By Connor J. Wangler
When one thinks of poverty eradication and development in Africa, the unfortunate fact is that the first image to pop into your head is one of slum dwellings and malnourished children fighting off Malaria. According to Zambian-born economist Dambisa Moyo, however, the continent has enormous potential to grow and, as such, offers an excellent opportunity for outside investment into local economies, or Foreign Direct Investment (FDI). The pumping-in of massive amount of dollars through expanding operations and production can carry critical benefits to African countries that can provide important resources for reducing extreme poverty: it creates jobs, introduces new technology, stimulates capital markets, and expands local businesses’ access to international markets.
Many investors, however, are discouraged by the economic circumstances throughout the continent. At first glance, African countries do have the enormous potential Moyo points out: low labor costs and unbounded investment opportunities. Why, then, have the dollars not been making their way into African economies? The answer is that, despite the favorable conditions, many African countries have failed at creating an encouraging environment. Dilapidated and corrupt legal and regulatory systems give little faith to investors that their time and money will be protected.
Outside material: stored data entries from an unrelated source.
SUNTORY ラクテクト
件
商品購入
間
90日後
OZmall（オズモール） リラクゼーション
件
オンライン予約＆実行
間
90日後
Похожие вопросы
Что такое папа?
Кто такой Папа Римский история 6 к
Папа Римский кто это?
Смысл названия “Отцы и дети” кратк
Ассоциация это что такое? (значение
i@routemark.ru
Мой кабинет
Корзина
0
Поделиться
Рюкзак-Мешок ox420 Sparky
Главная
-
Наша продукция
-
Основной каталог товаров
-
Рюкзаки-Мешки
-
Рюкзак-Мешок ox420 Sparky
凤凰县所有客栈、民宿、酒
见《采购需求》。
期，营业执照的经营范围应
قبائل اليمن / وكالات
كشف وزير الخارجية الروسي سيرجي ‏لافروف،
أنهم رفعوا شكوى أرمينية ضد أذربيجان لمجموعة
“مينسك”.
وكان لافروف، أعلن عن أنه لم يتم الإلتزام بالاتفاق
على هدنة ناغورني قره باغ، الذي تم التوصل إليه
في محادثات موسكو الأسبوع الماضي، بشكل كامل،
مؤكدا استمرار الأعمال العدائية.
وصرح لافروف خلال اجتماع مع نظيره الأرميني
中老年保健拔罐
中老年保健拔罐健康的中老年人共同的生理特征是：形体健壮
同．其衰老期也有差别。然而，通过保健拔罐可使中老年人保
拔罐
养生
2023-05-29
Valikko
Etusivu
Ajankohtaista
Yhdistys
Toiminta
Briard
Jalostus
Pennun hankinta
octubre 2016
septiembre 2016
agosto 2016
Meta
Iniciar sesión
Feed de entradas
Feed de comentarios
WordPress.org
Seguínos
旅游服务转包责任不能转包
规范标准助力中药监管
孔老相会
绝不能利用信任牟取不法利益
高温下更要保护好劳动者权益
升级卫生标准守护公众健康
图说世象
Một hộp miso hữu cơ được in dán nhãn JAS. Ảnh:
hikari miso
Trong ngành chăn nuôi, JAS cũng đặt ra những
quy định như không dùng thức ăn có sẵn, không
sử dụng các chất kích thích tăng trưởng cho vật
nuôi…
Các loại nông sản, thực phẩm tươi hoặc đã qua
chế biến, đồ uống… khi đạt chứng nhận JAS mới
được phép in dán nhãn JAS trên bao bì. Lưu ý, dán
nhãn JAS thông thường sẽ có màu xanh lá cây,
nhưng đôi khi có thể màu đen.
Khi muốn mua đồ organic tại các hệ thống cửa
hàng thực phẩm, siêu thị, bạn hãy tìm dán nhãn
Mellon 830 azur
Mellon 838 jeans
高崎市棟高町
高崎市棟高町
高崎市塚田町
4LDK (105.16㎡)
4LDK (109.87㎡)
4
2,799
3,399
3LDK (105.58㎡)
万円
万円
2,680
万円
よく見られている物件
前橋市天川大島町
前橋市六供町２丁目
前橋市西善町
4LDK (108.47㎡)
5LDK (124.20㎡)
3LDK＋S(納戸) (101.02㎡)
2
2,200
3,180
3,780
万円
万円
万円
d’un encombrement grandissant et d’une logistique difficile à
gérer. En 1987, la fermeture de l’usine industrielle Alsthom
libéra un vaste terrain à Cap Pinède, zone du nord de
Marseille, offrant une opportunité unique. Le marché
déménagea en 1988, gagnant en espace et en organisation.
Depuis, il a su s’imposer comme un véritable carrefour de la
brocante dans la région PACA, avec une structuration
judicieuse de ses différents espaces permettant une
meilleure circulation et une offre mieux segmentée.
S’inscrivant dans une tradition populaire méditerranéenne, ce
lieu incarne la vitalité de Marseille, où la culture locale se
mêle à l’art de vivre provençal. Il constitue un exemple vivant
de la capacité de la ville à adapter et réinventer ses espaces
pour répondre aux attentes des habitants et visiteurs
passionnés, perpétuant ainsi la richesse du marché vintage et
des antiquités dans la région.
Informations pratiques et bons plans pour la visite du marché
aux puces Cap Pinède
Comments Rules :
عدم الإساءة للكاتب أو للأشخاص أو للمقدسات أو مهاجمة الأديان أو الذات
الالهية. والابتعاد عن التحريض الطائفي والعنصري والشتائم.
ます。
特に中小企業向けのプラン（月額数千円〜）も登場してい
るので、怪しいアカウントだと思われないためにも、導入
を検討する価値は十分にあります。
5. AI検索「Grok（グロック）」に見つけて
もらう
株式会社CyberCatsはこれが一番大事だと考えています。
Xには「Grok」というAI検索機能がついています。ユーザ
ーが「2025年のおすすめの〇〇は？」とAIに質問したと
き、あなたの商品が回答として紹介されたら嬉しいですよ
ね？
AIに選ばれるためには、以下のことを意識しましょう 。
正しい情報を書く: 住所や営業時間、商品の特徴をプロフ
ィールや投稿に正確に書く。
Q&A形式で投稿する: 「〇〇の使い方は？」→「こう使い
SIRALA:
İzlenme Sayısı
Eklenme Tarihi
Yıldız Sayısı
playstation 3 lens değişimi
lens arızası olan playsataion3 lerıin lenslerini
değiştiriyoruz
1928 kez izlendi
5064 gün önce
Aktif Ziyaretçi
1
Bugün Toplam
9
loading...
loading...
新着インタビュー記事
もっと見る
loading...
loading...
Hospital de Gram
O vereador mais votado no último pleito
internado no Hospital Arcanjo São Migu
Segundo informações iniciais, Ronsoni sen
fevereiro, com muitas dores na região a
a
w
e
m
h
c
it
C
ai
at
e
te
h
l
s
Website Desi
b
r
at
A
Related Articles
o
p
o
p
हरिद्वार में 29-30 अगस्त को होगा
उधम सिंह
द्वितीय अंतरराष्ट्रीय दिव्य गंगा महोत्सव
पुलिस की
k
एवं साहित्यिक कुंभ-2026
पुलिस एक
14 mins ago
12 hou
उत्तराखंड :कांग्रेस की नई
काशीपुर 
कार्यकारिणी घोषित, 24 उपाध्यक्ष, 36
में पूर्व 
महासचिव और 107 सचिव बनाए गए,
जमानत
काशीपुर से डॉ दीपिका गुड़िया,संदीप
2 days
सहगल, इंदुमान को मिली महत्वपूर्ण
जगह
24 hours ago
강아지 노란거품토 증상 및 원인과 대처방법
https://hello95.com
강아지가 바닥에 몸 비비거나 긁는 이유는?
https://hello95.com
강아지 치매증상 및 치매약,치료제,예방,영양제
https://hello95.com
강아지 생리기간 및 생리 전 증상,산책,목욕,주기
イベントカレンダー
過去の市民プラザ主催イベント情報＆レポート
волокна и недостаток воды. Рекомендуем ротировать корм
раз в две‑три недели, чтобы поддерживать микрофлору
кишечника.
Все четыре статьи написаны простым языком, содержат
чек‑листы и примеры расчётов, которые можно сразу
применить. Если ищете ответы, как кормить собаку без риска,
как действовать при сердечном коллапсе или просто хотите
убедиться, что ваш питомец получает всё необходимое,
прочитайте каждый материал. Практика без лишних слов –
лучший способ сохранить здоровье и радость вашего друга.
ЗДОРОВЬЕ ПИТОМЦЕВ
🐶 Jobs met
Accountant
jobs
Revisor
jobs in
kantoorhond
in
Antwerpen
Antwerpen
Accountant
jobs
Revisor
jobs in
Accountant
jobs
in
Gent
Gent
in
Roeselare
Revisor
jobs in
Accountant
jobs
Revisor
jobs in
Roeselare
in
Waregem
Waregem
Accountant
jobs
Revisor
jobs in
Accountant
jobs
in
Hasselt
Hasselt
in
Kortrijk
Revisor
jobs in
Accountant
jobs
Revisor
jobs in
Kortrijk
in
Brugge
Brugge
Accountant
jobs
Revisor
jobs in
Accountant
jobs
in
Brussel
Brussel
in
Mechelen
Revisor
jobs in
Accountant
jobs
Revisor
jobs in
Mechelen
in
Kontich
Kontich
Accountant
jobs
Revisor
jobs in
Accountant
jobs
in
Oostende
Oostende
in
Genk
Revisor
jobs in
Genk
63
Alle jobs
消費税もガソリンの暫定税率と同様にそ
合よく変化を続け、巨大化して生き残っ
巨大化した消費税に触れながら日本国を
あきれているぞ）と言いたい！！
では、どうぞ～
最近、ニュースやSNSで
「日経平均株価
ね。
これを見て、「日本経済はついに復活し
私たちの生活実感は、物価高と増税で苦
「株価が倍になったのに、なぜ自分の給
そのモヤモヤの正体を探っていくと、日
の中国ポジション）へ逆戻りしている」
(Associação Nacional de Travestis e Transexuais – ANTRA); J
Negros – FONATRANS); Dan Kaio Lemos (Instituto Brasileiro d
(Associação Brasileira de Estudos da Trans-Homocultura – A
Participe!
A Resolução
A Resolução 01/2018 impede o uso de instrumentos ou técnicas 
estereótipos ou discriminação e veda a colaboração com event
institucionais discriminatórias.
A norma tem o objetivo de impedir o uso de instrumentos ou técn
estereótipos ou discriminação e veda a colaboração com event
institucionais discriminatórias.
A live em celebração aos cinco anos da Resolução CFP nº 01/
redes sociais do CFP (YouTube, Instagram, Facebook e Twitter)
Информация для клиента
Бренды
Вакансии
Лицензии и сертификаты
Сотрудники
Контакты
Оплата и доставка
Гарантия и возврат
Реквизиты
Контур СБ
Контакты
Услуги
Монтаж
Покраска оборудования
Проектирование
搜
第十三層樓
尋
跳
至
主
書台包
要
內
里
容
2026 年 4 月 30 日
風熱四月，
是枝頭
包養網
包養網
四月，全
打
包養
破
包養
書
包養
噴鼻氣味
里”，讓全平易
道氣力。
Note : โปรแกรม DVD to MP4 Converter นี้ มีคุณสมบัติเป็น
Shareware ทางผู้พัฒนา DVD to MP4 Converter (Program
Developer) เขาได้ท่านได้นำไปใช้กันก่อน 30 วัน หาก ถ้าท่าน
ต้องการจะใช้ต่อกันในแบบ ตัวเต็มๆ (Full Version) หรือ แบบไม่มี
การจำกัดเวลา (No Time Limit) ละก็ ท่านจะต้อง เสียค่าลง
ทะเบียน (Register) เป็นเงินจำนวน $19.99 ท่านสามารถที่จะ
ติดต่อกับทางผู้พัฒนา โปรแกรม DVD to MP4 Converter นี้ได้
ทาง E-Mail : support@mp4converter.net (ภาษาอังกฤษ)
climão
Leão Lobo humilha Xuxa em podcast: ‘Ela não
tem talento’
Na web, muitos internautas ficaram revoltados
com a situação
Many governments have not properly courted potential investors into coming to their countries through incentives, such as favorable tax structures or land subsidies.
In this piece by CNBC Africa, Dr. Mark Abani, who works with investors and governments to improve investment processes, discusses how the Nigerian government has attempted to create a pro-investment environment.
Nigeria is currently experiencing an economic boom rich with investment from international corporations and governments. The country receives anywhere from $10-$12 Billion a year in foreign direct investment; however, this rate is starting to slow down for a variety of reasons, mainly its political and economic climates. First of all, Nigeria is home to Africa’s second largest oil reserves and, consequently, an enormous oil export industry. This is problematic, however, for investors looking for a stable market to enter. The reason being is that petroleum products account for 95% of Nigeria’s exports, making the country’s markets extremely vulnerable to volatile fluctuations, such as a sudden drop in commodity prices. Nigeria, therefore, is working to diversify its economy by focusing growth in non-energy manufacturing and knowledge-based services. Secondly, Nigeria is facing a mounting problem of political instability brought on by violent attacks from the Islamic-oriented terrorist organization Boko Haram. Foreign investors have been reluctant to expand their investments until the political climate settles and the safety of their assets can be assured.
For the past few decades, another source of foreign investment in Africa has emerged: China. Chinese firms, both private and public, have flooded the continent with billions of dollars of development projects. The problem that many have, however, is African countries going arm-in-arm with a country who they see as a violator of human rights. Dambisa Moyo recognizes the association with unfavorable human rights records that China carries, but, she argues, what China has been able to do in terms of growth is what is more important to Africans. Moyo cites China’s ability to elevate millions of its own citizens out of extreme poverty in a short amount of time as a reason to partner with the economic giant. She, and many others, also praise China’s willingness to invest in projects with “no strings attached.” This makes it easier for African countries to get the most “bang for their buck” from the deal because they are not restricted by conditionalities. Those favoring the US-West focus, however, say the restrictions placed on deals are necessary because they promote sustainable growth practices, such as environmental regulations put on infrastructure projects. Others, however, see the debate as stemming from bitter fighting between pro-West and pro-East forces. Yun Sun, a scholar at the Brookings Institute, argues this tensions weighs down potential growth and says it is more beneficial for all parties to collaborate.
While there is still much to be debated about how African countries attract investors, or from where they attract them, it is obvious that direct investment into expanding markets will drive economic prosperity. Foreign aid assistance and debt relief can help only so far; if we are going to eradicate extreme poverty in Africa, the people of African countries need to be empowered to do it themselves. They have shown again and again that they can build their economies and elevate their lives if given the opportunity to do so. That opportunity comes in the form of investment and Africa has a lot of opportunities for it.